Experts Get It Wrong
We at Mobus Creative Negotiating have made much use of the work of
economics Nobel Prize winner Daniel Kahneman, a Princeton psychologist.
Our recent blog drew from his new book, *Noise: A Flaw in Human Judgment*,
written with Olivier Sibony and Cass Sunstein, to discuss how group-think
can lead us astray.
Now let’s look at what is the most surprising lesson Kahneman and company
offers. They draw on a whole host of studies which show that experts’
predictions are worse than forecasts made using simple rules. They
describe why this result offends us: “For most of us, the activity of
judgment is complex, rich, and interesting precisely because it does not
fit simple rules.” Sorry, but that is wrong.
Here is one example a study making that point. Martin Yu and Nathan Kuncel
looked at 847 candidate interviews by an international consulting firm,
which assessed the candidates on seven dimensions. They compared that to
random weights they generated for the seven predictors for 10,000
“candidates.” In 77% of the cases, the random weights more accurately
predicted the outcome than did the experts.
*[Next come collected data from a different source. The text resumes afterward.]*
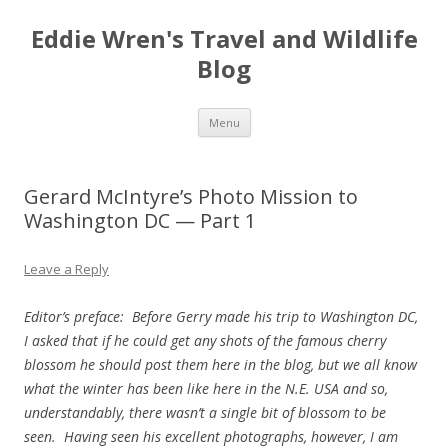
Eddie Wren's Travel and Wildlife
Blog
Skip
Menu
to
content
Gerard McIntyre’s Photo Mission to
Washington DC — Part 1
Leave a Reply
Editor’s preface: Before Gerry made his trip to Washington DC,
I asked that if he could get any shots of the famous cherry
blossom he should post them here in the blog, but we all know
what the winter has been like here in the N.E. USA and so,
understandably, there wasn’t a single bit of blossom to be
seen. Having seen his excellent photographs, however, I am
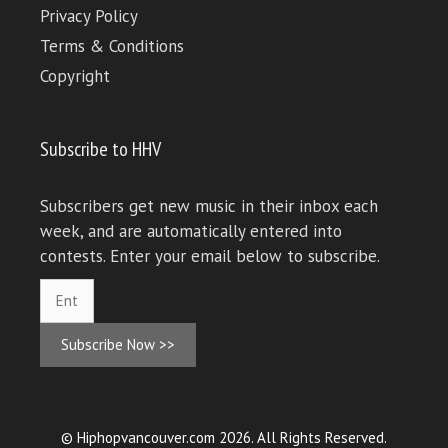
Privacy Policy
Terms & Conditions
Copyright
Subscribe to HHV
Subscribers get new music in their inbox each
week, and are automatically entered into
contests. Enter your email below to subscribe.
Subscribe Now >>
© Hiphopvancouver.com 2026. All Rights Reserved.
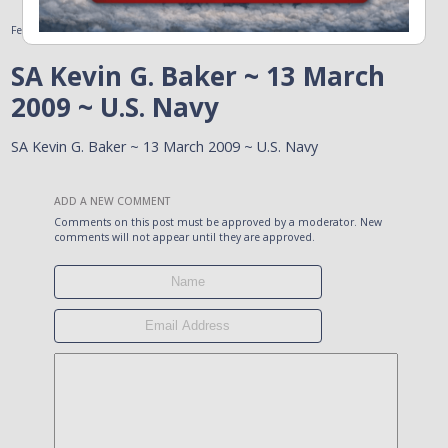
February 11, 2011
SA Kevin G. Baker ~ 13 March
2009 ~ U.S. Navy
SA Kevin G. Baker ~ 13 March 2009 ~ U.S. Navy
ADD A NEW COMMENT
Comments on this post must be approved by a moderator. New
comments will not appear until they are approved.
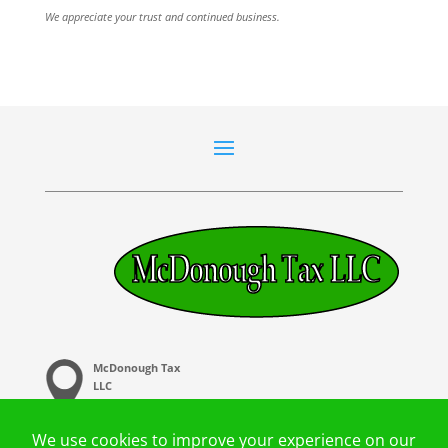
We appreciate your trust and continued business.
McDonough Tax
LLC
20 Central Ave,
Buffalo. MN 55313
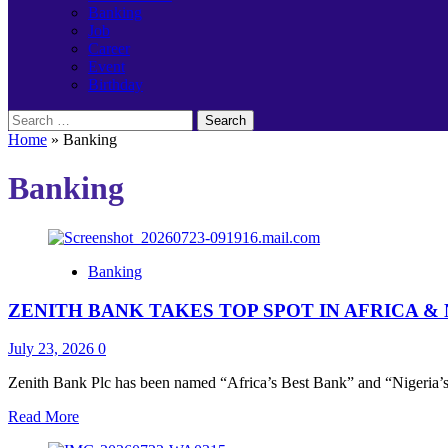
Banking
Job
Career
Event
Birthday
Search
for:
Home
»
Banking
Banking
Banking
ZENITH BANK TAKES TOP SPOT IN AFRICA 
July 23, 2026
0
Zenith Bank Plc has been named “Africa’s Best Bank” and “Nigeria’s B
Read
Read More
more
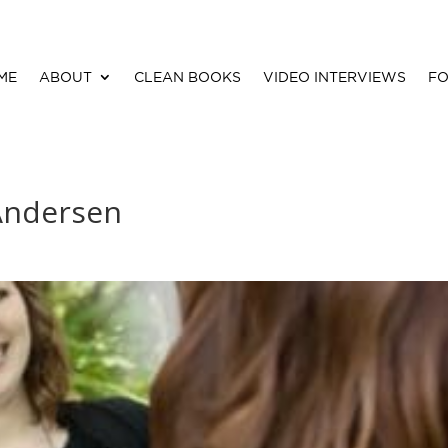
ME
ABOUT
CLEAN BOOKS
VIDEO INTERVIEWS
FO
 Andersen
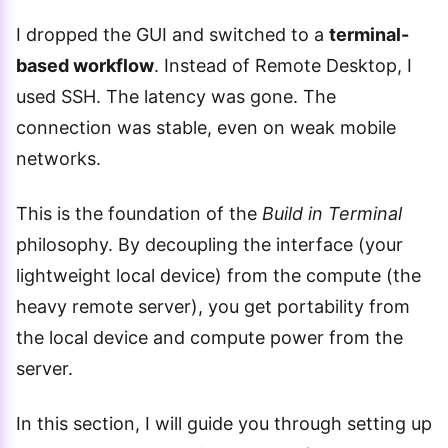
I dropped the GUI and switched to a
terminal-
based workflow
. Instead of Remote Desktop, I
used SSH. The latency was gone. The
connection was stable, even on weak mobile
networks.
This is the foundation of the
Build in Terminal
philosophy. By decoupling the interface (your
lightweight local device) from the compute (the
heavy remote server), you get portability from
the local device and compute power from the
server.
In this section, I will guide you through setting up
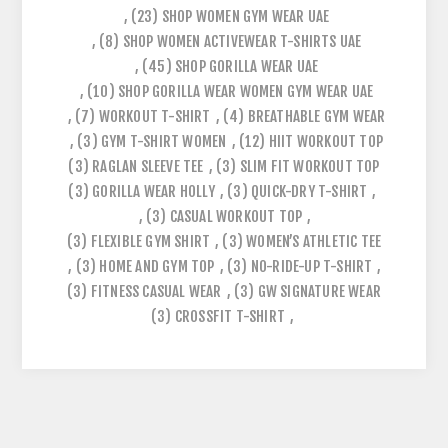
,
(23)
SHOP WOMEN GYM WEAR UAE
,
(8)
SHOP WOMEN ACTIVEWEAR T-SHIRTS UAE
,
(45)
SHOP GORILLA WEAR UAE
,
(10)
SHOP GORILLA WEAR WOMEN GYM WEAR UAE
,
(7)
WORKOUT T-SHIRT
,
(4)
BREATHABLE GYM WEAR
,
(3)
GYM T-SHIRT WOMEN
,
(12)
HIIT WORKOUT TOP
(3)
RAGLAN SLEEVE TEE
,
(3)
SLIM FIT WORKOUT TOP
(3)
GORILLA WEAR HOLLY
,
(3)
QUICK-DRY T-SHIRT
,
,
(3)
CASUAL WORKOUT TOP
,
(3)
FLEXIBLE GYM SHIRT
,
(3)
WOMEN’S ATHLETIC TEE
,
(3)
HOME AND GYM TOP
,
(3)
NO-RIDE-UP T-SHIRT
,
(3)
FITNESS CASUAL WEAR
,
(3)
GW SIGNATURE WEAR
(3)
CROSSFIT T-SHIRT
,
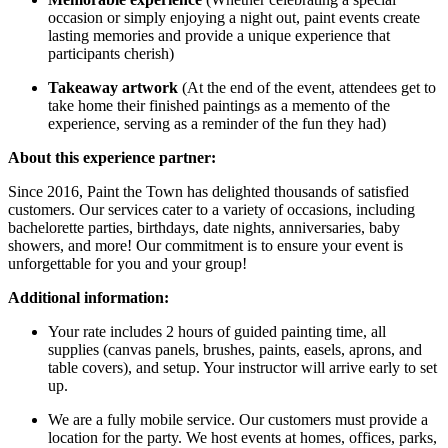
occasion or simply enjoying a night out, paint events create
lasting memories and provide a unique experience that
participants cherish)
Takeaway artwork
(At the end of the event, attendees get to
take home their finished paintings as a memento of the
experience, serving as a reminder of the fun they had)
About this experience partner:
Since 2016, Paint the Town has delighted thousands of satisfied
customers. Our services cater to a variety of occasions, including
bachelorette parties, birthdays, date nights, anniversaries, baby
showers, and more! Our commitment is to ensure your event is
unforgettable for you and your group!
Additional information:
Your rate includes 2 hours of guided painting time, all
supplies (canvas panels, brushes, paints, easels, aprons, and
table covers), and setup. Your instructor will arrive early to set
up.
We are a fully mobile service. Our customers must provide a
location for the party. We host events at homes, offices, parks,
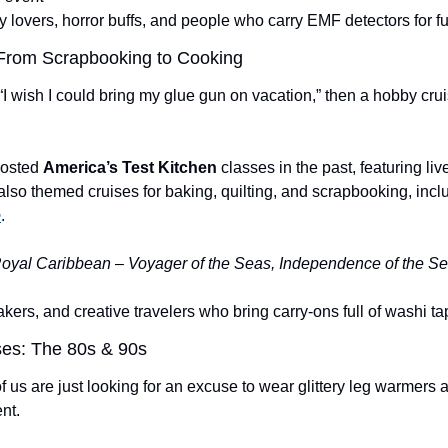
y lovers, horror buffs, and people who carry EMF detectors for f
 From Scrapbooking to Cooking
 “I wish I could bring my glue gun on vacation,” then a hobby crui
osted 
America’s Test Kitchen
 classes in the past, featuring li
e
.
oyal Caribbean – Voyager of the Seas, Independence of the Se
kers, and creative travelers who bring carry-ons full of washi ta
ses: The 80s & 90s
f us are just looking for an excuse to wear glittery leg warmers an
nt.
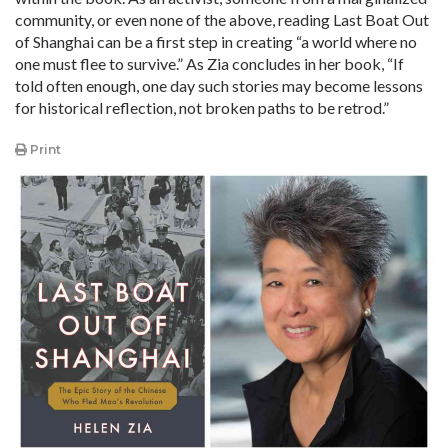
community, or even none of the above, reading Last Boat Out
of Shanghai can be a first step in creating “a world where no
one must flee to survive.” As Zia concludes in her book, “If
told often enough, one day such stories may become lessons
for historical reflection, not broken paths to be retrod.”
Print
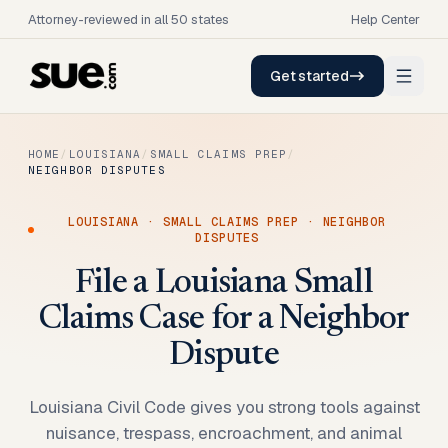
Attorney-reviewed in all 50 states
Help Center
Get started
HOME
/
LOUISIANA
/
SMALL CLAIMS PREP
/
NEIGHBOR DISPUTES
LOUISIANA
·
SMALL CLAIMS PREP
·
NEIGHBOR
DISPUTES
File a Louisiana Small
Claims Case for a Neighbor
Dispute
Louisiana Civil Code gives you strong tools against
nuisance, trespass, encroachment, and animal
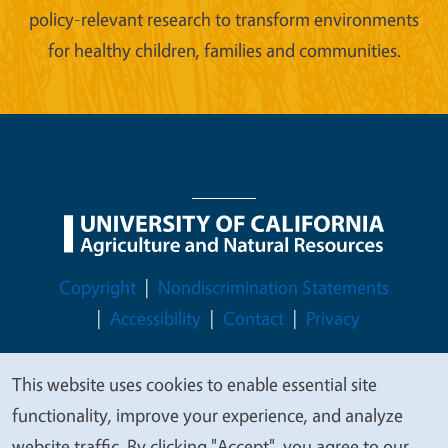
policy-relevant research to transform environments
for healthy children, families and communities.
Legal Menu
Copyright
Nondiscrimination Statements
Accessibility
Contact
Privacy
This website uses cookies to enable essential site
We
functionality, improve your experience, and analyze
© 2026 Regents of the University of California
value
website traffic. By clicking "Accept", you agree to our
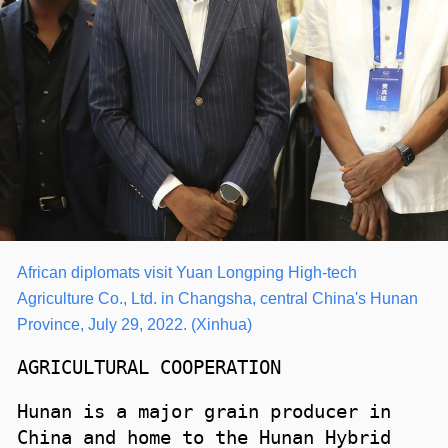
African diplomats visit Yuan Longping High-tech
Agriculture Co., Ltd. in Changsha, central China's Hunan
Province, July 29, 2022.
(Xinhua)
AGRICULTURAL COOPERATION
Hunan is a major grain producer in
China and home to the Hunan Hybrid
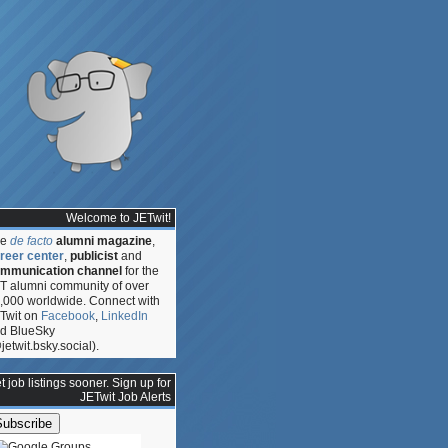
Welcome to JETwit!
he
de facto
alumni magazine
,
reer center
,
publicist
and
mmunication channel
for the
T alumni community of over
,000 worldwide. Connect with
Twit on
Facebook
,
LinkedIn
d BlueSky
s,
jetwit.bsky.social).
t job listings sooner. Sign up for
JETwit Job Alerts
e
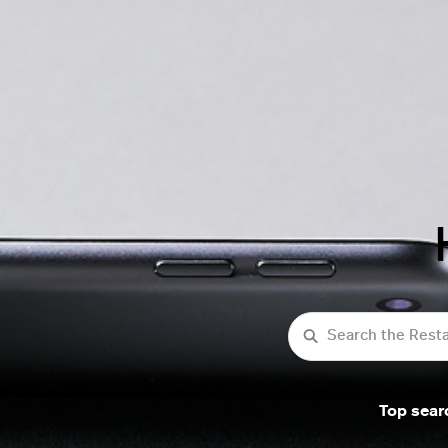
Search
Top sear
Perhaps the most famous quote about this comes from Princeton’s Burton
Malkiel, who in his 1973 book *A Random Walk Down Wall Street*, wrote: “A
blindfolded monkey throwing darts at a newspaper’s financial pages could
select a portfolio that would do just as well as one carefully selected by
experts.”
It is painful to admit that mechanical adherence to a simple rule – what Yu
and Kuncel call “mindless consistency” – is the best approach to a
difficult problem. As Kahneman and his co-authors explain, once we start
making judgments based on our expertise, we let in a lot of extraneous
factors – “noise” is their term – which makes for worse results.
They are quick to admit that applying those simple rules does not make for
very good results. The rules rarely work two-thirds of the time. While
that is better than the experts’ judgments, it is not necessarily good
enough to make a compelling case. Hence the temptation to substitute your
own judgment.
We at Mobus Creative Negotiating offer advice for how to mix simple rules
with expert judgment. We show that people are not automatons: our pride
and self-confidence often lead us to follow what we think is best despite
what the simple rule says. That is not going to change, but we at Mobus
Creative Negotiating recommend ways to channel and contain that impulse.